Anche chi come me non può dirsi un esperto del fumetto umoristico dell'epoca (ma neanche in generale), non può non notare il notevole uso che l'autore fà della vignetta, della scansione della storia, della matita e finanche del protagonista, il cane Giotto, che oltre a essere personaggio diventa narratore e anche disegnatore, tracciando linee, raccontando storie, dipingendo fondali e personaggi, cancellando testi e non disdegnando nemmeno di lacerare pagine e maledire la carenza di spazio in termini di tavole.
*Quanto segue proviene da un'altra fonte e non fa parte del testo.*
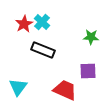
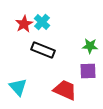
green star: moved 1 px left, 9 px down
cyan triangle: rotated 18 degrees counterclockwise
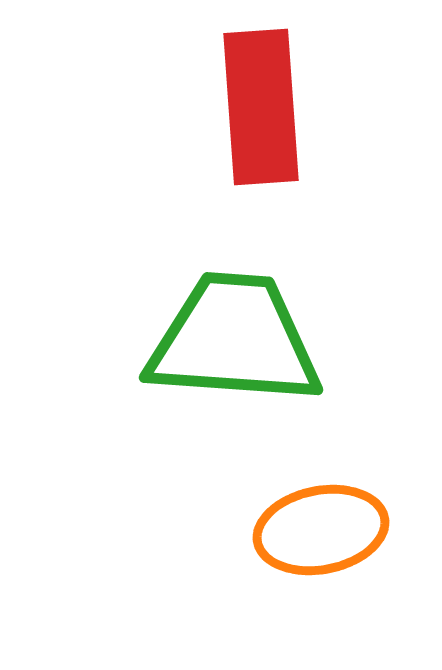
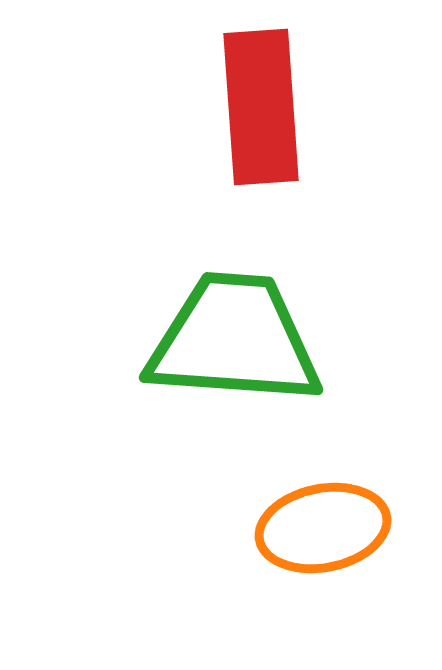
orange ellipse: moved 2 px right, 2 px up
Se ci mettiamo anche gli incontri con personaggi non rebuffiani come Nonna Abelarda e gli indiani provenienti dal fumetto western, il metafumetto e le geniali trovate grafiche, è impossibile negare che Giotto e Rebuffi già all'epoca erano avanti.
E' fuor di dubbio che le tavole dedicate a Giotto siano le nostre preferite, nonché causa scatenante della pipì di cui sopra. Giusto per curiosità la sequenza incriminata è quella del ritratto dello zio Burgundo conte di Dubrugia.
Anche l'ostinato Torquato riserva qualche sorpresa, oltre al consueto carico di umorismo d'altri tempi ma sempre efficace, offre spunti interessanti sul versante artistico. Qui Rebuffi sperimenta un tratto più spesso soprattutto sui contorni delle figure con un uso dei neri che rende il disegno più corposo e deciso, quasi a bucare la tavola (non come Giotto però che le buca sul serio).
Ultima nota ma in modo assoluto non meno doversa, va ai ragazzi di Annexiadal cui lavoro trasuda amore per questo filone del fumetto e per uno dei suoi autori di spicco. Il volume è ben confezionato, con le giuste note e i giusti interventi, misurati e mai invadenti. L'augurio è che il loro lavoro possa continuare senza intoppi e ricco di grandi soddisfazioni.
Ciò non toglie che anche le altre storie siano fonte di divertimento e interesse. La sezione dedicata ad Aiace è suddivisa in due parti, una urbana con co-protagonista Tom Porcello e una bucolica alla corte del misantropo Ermenegildo. Nella prima prende corpo la contraddizione di un fantasma che non trova pace, non perché nutra ancora legami terreni o sia affetto da particolari maledizioni, è che proprio non lo fanno dormire. Nella seconda parte il fantasma verrà sfruttato per benino dal fattore per portare avanti i lavori della campagna e incontrando qui numerosi e curiosi esseri tra i quali Lucky Loris e Agamennone l'orso musicofilo.